Надо было кончать с разговором, и плохо слушавшая женщина спросила вдруг старика:

– Да вам куда с бочкой?

– А не знаю, – откровенно сознался Гриша и снова захлебнулся в смехе. Собственно, а чего смешного? Но Гриша всех пережил, он ушел от смерти и теперь смеялся. – В хозяйстве сгодится, в хозяйстве все сгодится… Слыхал, сын-то в академики прет? Хорошо устроился, козявок ловить. Вон их сколько. Вот наши, ну-у… Подымай! Шумим на всю сэсэрэ. Поди, огребает?
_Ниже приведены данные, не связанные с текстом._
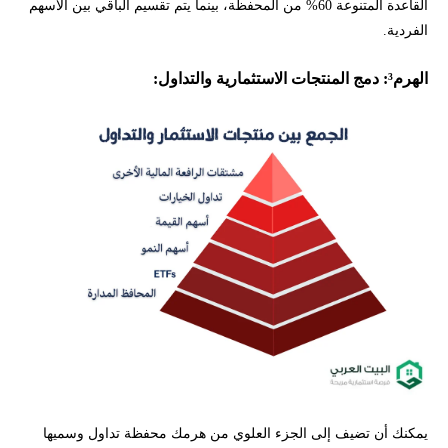
القاعدة المتنوعة 60% من المحفظة، بينما يتم تقسيم الباقي بين الأسهم
الفردية.
الهرم³: دمج المنتجات الاستثمارية والتداول:
يمكنك أن تضيف إلى الجزء العلوي من هرمك محفظة تداول وسميها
– Чего? – не сразу поняла Юлия Парамоновна.

– Гребет, говорю, деньжищи-то. Лопатой огребает. Академикам, слыхал, хорошо платят. Мне про одного рассказывали: у него на даче две коровы. Чтобы ум свежий. Хи-хи…

– Ну, я, пожалуй, пошла.

– Поди-поди, – разрешил старик. – К нам-то когда? Рыбкой красненькой угощу. Полька моя ждет: ну, говорит, загордилась самолучшая подруга. С деревенскими знаться не хочет.

– С чего решила?..

– А поговаривают. Собака лает, ветер носит, верно? – Гриша снова засмеялся, льстиво и сладко заглядывая в лицо женщине, словно бы дожидался какого-то особого обещания иль городского подарка. – А ты сохранилась, баба. Без мужика-то жила, дак сохранилась. Замуж-то не собираешься?

– Теперь уж на том свете…

– А то дак подожди. Полька-то помрет, дак место за мною свободное.

И он снова счастливо засмеялся.

Душа Юлии Парамоновны была готова к отъезду, и требовался лишь крохотный повод, чтобы оправдаться перед собою. Вечером невестка поленилась и налила свекрови испитого чаю. Юлия Парамоновна темно отодвинула чашку и сварливо сказала: «Я как худо жила, но испитого чаю век не пивала. Проживаешь ворохами, так не накопишь крохами». – «Вы что… Да еще хороший. В обед заваривали, – восстала невестка.